Search the records for "linux" and copy each line that holds it.

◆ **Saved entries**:
----
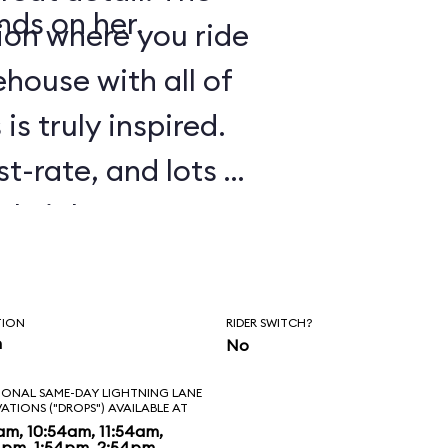
nds on her.
tion where you ride
house with all of
is truly inspired.
st-rate, and lots of
tle jokes are
 experience. As in
Galaxy: Mission
TION
RIDER SWITCH?
e to ride several
n
No
ll. Before
IONAL SAME-DAY LIGHTNING LANE
VATIONS ("DROPS") AVAILABLE AT
 to banter with
am, 10:54am, 11:54am,
4pm, 1:54pm, 2:54pm,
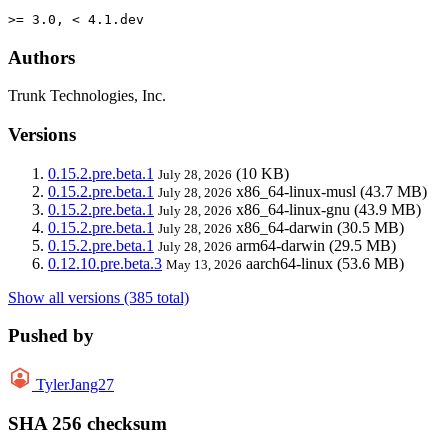
>= 3.0, < 4.1.dev
Authors
Trunk Technologies, Inc.
Versions
0.15.2.pre.beta.1
(10 KB)
July 28, 2026
0.15.2.pre.beta.1
x86_64-linux-musl
(43.7 MB)
July 28, 2026
0.15.2.pre.beta.1
x86_64-linux-gnu
(43.9 MB)
July 28, 2026
0.15.2.pre.beta.1
x86_64-darwin
(30.5 MB)
July 28, 2026
0.15.2.pre.beta.1
arm64-darwin
(29.5 MB)
July 28, 2026
0.12.10.pre.beta.3
aarch64-linux
(53.6 MB)
May 13, 2026
Show all versions (385 total)
Pushed by
TylerJang27
SHA 256 checksum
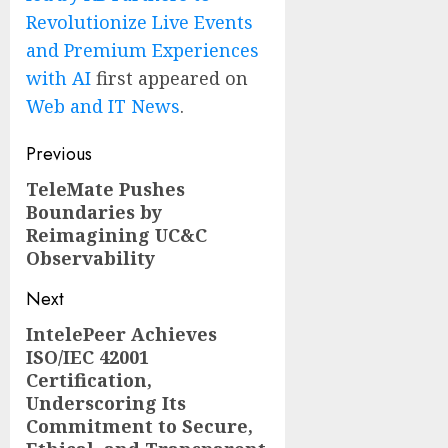
Revolutionize Live Events
and Premium Experiences
with AI
first appeared on
Web and IT News
.
Post
Previous
navigation
TeleMate Pushes
Previous
Boundaries by
post:
Reimagining UC&C
Observability
Next
IntelePeer Achieves
Next
ISO/IEC 42001
post:
Certification,
Underscoring Its
Commitment to Secure,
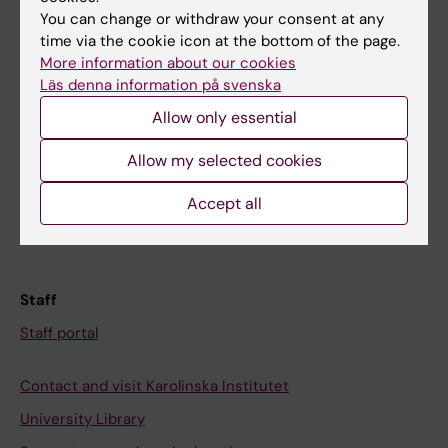
You can change or withdraw your consent at any
Student
time via the cookie icon at the bottom of the page.
More information about our cookies
Ladok
Läs denna information på svenska
Canvas
Allow only essential
Schedule
Allow my selected cookies
Student e-mail
Course and programme websites
Accept all
Student at KI
Staff
Staff portal
Contact and visit Karolinska Institutet
University Library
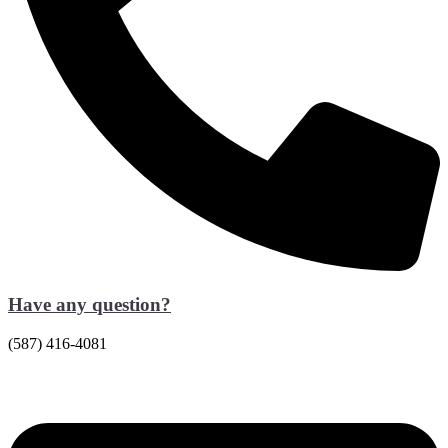
Have any question?
(587) 416-4081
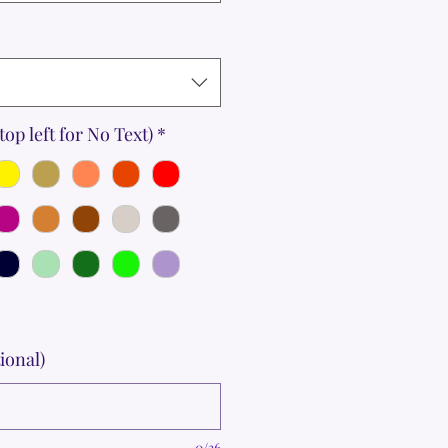
top left for No Text)
*
ional)
0/36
----
◆ **RESPONSE AREA**:
x86_64-linux-musl
x86_64-linux-gnu
aarch64-linux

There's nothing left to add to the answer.